WORK REQUEST:
Under this line is a listing; return exactly the lines starting at the one with "Mer fra samme serie" and running down to the one with "AMPLIA Y DE", and leave out its pictures.

# # #

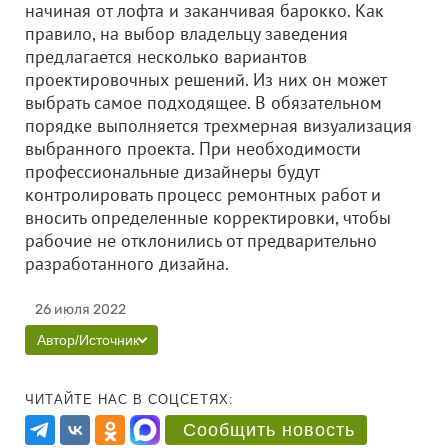
начиная от лофта и заканчивая барокко. Как
правило, на выбор владельцу заведения
предлагается несколько вариантов
проектировочных решений. Из них он может
выбрать самое подходящее. В обязательном
порядке выполняется трехмерная визуализация
выбранного проекта. При необходимости
профессиональные дизайнеры будут
контролировать процесс ремонтных работ и
вносить определенные корректировки, чтобы
рабочие не отклонились от предварительно
разработанного дизайна.
26 июля 2022
Автор/Источник
ЧИТАЙТЕ НАС В СОЦСЕТЯХ:
Сообщить новость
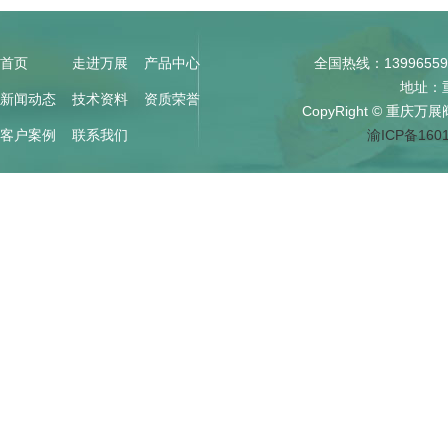
首页
走进万展
产品中心
全国热线：139965595
地址：重
新闻动态
技术资料
资质荣誉
CopyRight © 重庆万展阀
客户案例
联系我们
渝ICP备160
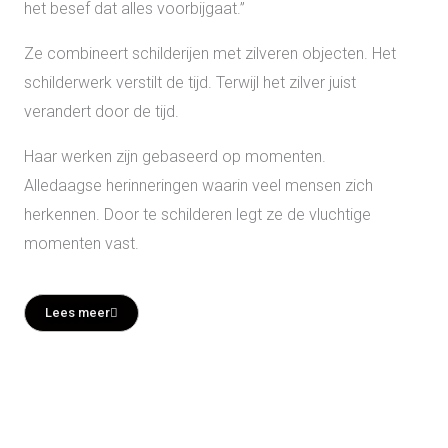
het besef dat alles
voorbijgaat.”
Ze combineert
schilderijen
met zilveren objecten. Het
schilderwerk verstilt de tijd. Terwijl het zilver juist
verandert door de tijd.
Haar werken
zijn gebaseerd op
momenten
.
Alledaagse
herinneringen
waarin veel mensen zich
herkennen
. Door te
schilderen
legt ze de vluchtige
momenten
vast.
Lees meer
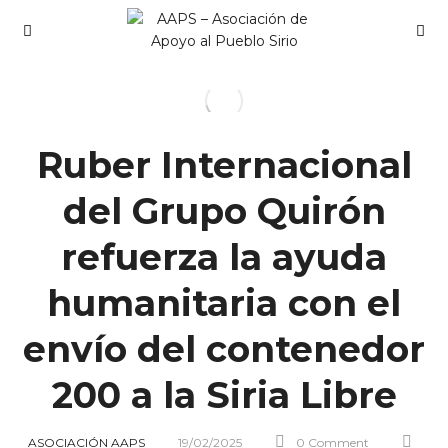
Ruber Internacional
del Grupo Quirón
refuerza la ayuda
humanitaria con el
envío del contenedor
200 a la Siria Libre
ASOCIACIÓN AAPS
19/02/2025
0 Comment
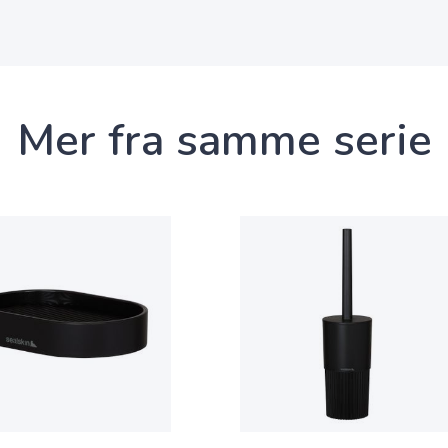
Mer fra samme serie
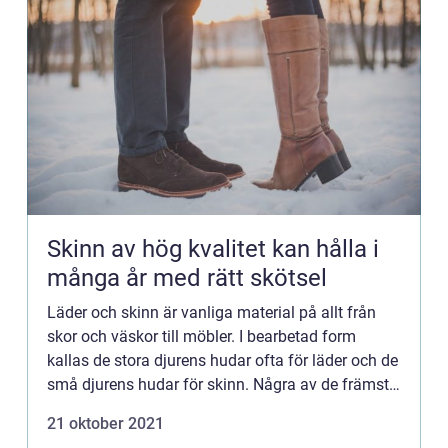
Skinn av hög kvalitet kan hålla i
många år med rätt skötsel
Läder och skinn är vanliga material på allt från
skor och väskor till möbler. I bearbetad form
kallas de stora djurens hudar ofta för läder och de
små djurens hudar för skinn. Några av de främsta
fördelarna med läder och skinn är att det är ett
21 oktober 2021
väldi...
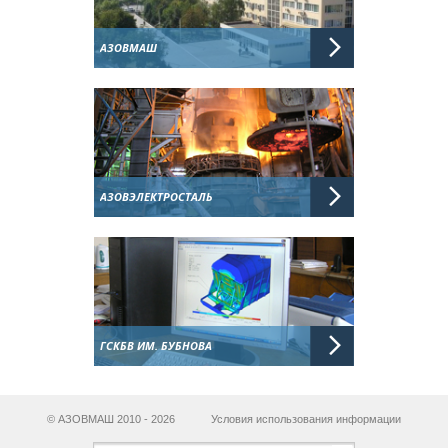
АЗОВМАШ
АЗОВЭЛЕКТРОСТАЛЬ
ГСКБВ ИМ. БУБНОВА
© АЗОВМАШ 2010 - 2026
Условия использования информации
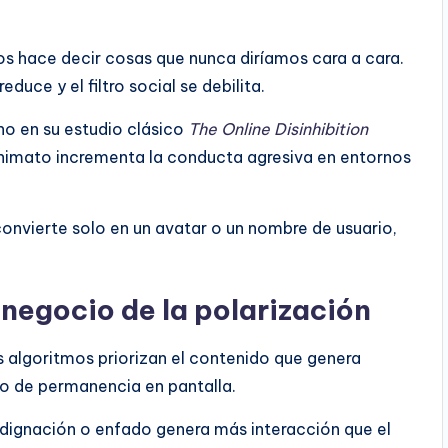
s hace decir cosas que nunca diríamos cara a cara.
educe y el filtro social se debilita.
no en su estudio clásico
The Online Disinhibition
nimato incrementa la conducta agresiva en entornos
onvierte solo en un avatar o un nombre de usuario,
l negocio de la polarización
s algoritmos priorizan el contenido que genera
po de permanencia en pantalla.
indignación o enfado genera más interacción que el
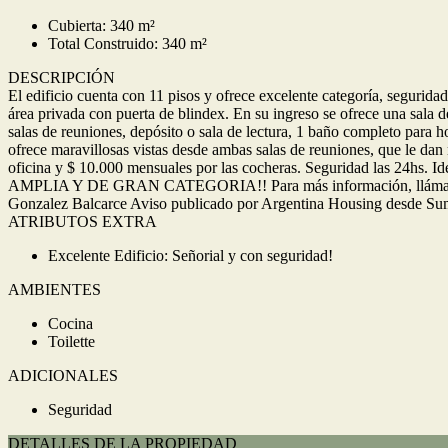
Cubierta: 340 m²
Total Construido: 340 m²
DESCRIPCIÓN
El edificio cuenta con 11 pisos y ofrece excelente categoría, segurid
área privada con puerta de blindex. En su ingreso se ofrece una sala d
salas de reuniones, depósito o sala de lectura, 1 baño completo para 
ofrece maravillosas vistas desde ambas salas de reuniones, que le da
oficina y $ 10.000 mensuales por las cocheras. Seguridad las 24hs. 
AMPLIA Y DE GRAN CATEGORIA!! Para más información, llámanos al:
Gonzalez Balcarce Aviso publicado por Argentina Housing desde Su
ATRIBUTOS EXTRA
Excelente Edificio: Señorial y con seguridad!
AMBIENTES
Cocina
Toilette
ADICIONALES
Seguridad
DETALLES DE LA PROPIEDAD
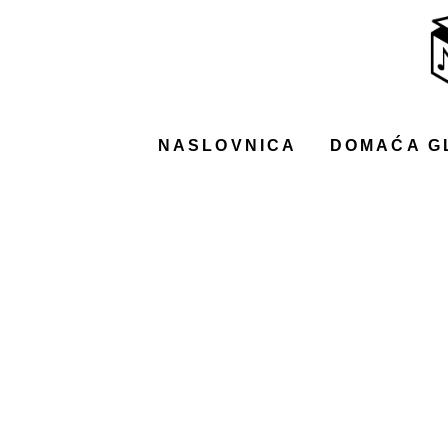
NASLOVNICA
DOMAĆA GLAZBA
STRANA GLAZBA
NASLOVNICA
DOMAĆA G
FILM
MUSIC BOX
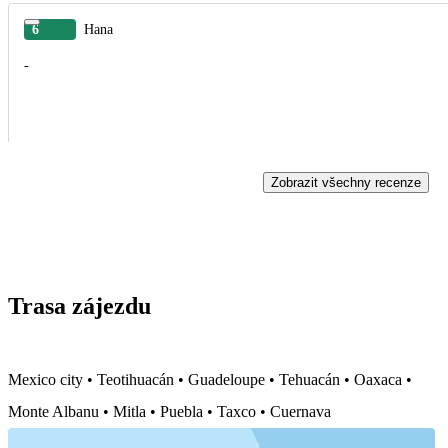
6
Hana
-
Zobrazit všechny recenze
Trasa zájezdu
Mexico city • Teotihuacán • Guadeloupe • Tehuacán • Oaxaca •
Monte Albanu • Mitla • Puebla • Taxco • Cuernava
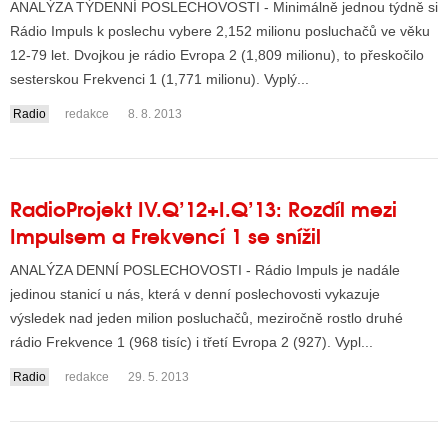
ANALÝZA TÝDENNÍ POSLECHOVOSTI - Minimálně jednou týdně si
Rádio Impuls k poslechu vybere 2,152 milionu posluchačů ve věku
12-79 let. Dvojkou je rádio Evropa 2 (1,809 milionu), to přeskočilo
sesterskou Frekvenci 1 (1,771 milionu). Vyplý...
Radio
redakce
8. 8. 2013
RadioProjekt IV.Q’12+I.Q’13: Rozdíl mezi
Impulsem a Frekvencí 1 se snížil
ANALÝZA DENNÍ POSLECHOVOSTI - Rádio Impuls je nadále
jedinou stanicí u nás, která v denní poslechovosti vykazuje
výsledek nad jeden milion posluchačů, meziročně rostlo druhé
rádio Frekvence 1 (968 tisíc) i třetí Evropa 2 (927). Vypl...
Radio
redakce
29. 5. 2013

# # #

SOLUTION:
Mer fra samme serie
Skinn av hög kvalitet kan hålla i
många år med rätt skötsel
Läder och skinn är vanliga material på allt från
skor och väskor till möbler. I bearbetad form
kallas de stora djurens hudar ofta för läder och de
små djurens hudar för skinn. Några av de främsta
fördelarna med läder och skinn är att det är ett
21 oktober 2021
väldi...
АЗОВМАШ
АЗОВЭЛЕКТРОСТАЛЬ
ГСКБВ ИМ. БУБНОВА
© АЗОВМАШ 2010 - 2026
Условия использования информации
s hace decir cosas que nunca diríamos cara a cara.
educe y el filtro social se debilita.
no en su estudio clásico
The Online Disinhibition
nimato incrementa la conducta agresiva en entornos
onvierte solo en un avatar o un nombre de usuario,
l negocio de la polarización
s algoritmos priorizan el contenido que genera
po de permanencia en pantalla.
indignación o enfado genera más interacción que el
Cubierta: 340 m²
Total Construido: 340 m²
DESCRIPCIÓN
El edificio cuenta con 11 pisos y ofrece excelente categoría, segurid
área privada con puerta de blindex. En su ingreso se ofrece una sala d
salas de reuniones, depósito o sala de lectura, 1 baño completo para 
ofrece maravillosas vistas desde ambas salas de reuniones, que le da
oficina y $ 10.000 mensuales por las cocheras. Seguridad las 24hs. 
AMPLIA Y DE GRAN CATEGORIA!! Para más información, llámanos al:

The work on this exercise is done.